▸ Try it
Show each line of the data below that has the string "facilitare" in it.

#####

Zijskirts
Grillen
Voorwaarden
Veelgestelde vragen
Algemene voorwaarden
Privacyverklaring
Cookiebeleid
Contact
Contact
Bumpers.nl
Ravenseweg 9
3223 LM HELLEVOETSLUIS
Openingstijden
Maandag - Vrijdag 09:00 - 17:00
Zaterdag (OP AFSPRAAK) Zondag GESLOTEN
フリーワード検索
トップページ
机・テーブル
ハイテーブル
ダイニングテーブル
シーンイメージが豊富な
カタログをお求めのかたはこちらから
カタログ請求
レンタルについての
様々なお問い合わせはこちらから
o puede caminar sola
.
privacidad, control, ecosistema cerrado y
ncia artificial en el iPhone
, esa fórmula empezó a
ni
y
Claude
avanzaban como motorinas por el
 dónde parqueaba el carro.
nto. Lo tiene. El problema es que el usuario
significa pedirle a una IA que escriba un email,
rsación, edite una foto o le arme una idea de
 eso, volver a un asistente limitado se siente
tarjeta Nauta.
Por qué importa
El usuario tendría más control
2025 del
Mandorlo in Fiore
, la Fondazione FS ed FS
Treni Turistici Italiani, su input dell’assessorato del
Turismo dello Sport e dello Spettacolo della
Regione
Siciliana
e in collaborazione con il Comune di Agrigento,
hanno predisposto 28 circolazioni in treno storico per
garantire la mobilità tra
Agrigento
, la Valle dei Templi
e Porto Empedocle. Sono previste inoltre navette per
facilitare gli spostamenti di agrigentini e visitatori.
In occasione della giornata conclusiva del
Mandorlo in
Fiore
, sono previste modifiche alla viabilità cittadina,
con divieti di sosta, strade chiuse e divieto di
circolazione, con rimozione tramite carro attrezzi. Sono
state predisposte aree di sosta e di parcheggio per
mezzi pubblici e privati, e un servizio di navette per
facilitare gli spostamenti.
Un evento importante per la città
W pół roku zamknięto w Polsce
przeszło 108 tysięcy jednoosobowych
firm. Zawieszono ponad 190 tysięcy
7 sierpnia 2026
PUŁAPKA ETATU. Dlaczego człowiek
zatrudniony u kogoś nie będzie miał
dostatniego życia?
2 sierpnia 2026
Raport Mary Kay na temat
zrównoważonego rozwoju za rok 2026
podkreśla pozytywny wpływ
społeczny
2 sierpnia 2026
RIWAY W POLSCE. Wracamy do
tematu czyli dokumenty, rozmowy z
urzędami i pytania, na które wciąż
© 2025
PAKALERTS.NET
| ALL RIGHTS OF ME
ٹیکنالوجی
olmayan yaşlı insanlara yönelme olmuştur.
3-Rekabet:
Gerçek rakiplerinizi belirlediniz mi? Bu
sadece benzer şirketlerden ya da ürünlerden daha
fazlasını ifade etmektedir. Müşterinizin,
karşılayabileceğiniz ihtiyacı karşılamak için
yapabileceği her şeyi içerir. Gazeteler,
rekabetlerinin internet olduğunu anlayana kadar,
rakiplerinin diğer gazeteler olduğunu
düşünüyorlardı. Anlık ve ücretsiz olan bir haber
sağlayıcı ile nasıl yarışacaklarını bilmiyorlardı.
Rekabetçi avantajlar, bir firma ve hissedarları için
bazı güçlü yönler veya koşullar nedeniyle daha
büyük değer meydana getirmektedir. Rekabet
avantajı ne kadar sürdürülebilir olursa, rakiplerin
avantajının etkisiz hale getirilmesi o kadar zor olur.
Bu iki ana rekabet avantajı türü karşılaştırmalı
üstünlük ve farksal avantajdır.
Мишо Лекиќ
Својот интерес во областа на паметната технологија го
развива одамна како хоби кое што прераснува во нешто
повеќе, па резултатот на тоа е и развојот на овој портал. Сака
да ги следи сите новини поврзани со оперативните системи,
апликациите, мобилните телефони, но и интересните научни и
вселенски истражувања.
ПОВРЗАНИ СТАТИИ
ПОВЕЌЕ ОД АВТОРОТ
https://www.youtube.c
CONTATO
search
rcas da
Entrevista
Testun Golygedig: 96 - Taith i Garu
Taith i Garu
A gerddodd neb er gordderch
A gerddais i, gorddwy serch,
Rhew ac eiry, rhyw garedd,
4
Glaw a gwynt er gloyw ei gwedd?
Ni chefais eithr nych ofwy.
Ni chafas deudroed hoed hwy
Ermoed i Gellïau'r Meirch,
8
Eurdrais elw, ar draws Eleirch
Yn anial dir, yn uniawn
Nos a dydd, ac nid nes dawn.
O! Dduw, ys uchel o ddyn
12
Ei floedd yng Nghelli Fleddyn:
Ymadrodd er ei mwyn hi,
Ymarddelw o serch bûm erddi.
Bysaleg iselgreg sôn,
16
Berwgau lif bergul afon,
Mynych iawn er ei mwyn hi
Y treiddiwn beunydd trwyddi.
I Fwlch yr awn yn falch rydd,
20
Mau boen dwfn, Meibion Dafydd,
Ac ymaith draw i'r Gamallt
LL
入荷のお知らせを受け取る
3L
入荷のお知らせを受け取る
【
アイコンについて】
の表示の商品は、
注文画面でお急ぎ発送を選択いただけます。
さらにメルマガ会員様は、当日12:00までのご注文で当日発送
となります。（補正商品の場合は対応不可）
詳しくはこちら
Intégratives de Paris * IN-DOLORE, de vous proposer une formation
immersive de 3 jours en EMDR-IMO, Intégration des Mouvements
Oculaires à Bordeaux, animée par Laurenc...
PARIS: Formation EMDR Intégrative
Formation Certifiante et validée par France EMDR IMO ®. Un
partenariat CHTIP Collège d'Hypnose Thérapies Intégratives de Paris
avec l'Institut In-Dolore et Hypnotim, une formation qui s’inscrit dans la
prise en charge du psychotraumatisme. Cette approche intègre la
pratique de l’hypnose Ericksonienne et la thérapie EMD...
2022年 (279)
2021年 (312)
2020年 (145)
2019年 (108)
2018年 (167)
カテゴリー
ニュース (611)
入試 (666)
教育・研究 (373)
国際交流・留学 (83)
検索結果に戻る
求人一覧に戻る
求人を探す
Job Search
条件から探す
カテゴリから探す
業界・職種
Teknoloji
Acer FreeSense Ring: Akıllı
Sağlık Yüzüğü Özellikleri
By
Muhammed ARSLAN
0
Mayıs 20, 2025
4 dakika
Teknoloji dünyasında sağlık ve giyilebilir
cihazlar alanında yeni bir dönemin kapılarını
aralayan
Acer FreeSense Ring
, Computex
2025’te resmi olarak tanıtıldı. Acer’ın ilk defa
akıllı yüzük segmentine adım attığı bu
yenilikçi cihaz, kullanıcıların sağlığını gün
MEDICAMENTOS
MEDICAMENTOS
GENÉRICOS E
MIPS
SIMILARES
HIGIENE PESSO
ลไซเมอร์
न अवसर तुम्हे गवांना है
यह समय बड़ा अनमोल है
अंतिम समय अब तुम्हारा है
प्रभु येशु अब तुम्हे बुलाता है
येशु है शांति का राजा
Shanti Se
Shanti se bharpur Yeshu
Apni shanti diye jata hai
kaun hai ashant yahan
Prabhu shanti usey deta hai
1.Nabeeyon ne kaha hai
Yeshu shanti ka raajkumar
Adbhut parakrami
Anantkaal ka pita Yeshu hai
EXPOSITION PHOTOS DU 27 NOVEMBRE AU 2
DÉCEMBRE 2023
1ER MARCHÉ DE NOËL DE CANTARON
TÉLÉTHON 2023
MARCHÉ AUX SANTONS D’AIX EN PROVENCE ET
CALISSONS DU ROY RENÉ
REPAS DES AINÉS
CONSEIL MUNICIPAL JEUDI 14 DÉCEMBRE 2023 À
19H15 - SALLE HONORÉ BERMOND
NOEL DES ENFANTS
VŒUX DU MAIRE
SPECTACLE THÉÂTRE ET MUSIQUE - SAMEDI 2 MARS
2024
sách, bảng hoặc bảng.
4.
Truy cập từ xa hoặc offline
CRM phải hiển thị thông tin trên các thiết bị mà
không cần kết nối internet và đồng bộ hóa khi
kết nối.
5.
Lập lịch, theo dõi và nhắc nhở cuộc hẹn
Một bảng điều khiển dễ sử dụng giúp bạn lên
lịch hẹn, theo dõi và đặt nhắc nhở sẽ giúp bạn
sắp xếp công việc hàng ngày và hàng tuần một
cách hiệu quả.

#####

▸ Output of the task
facilitare gli spostamenti di agrigentini e visitatori.
facilitare gli spostamenti.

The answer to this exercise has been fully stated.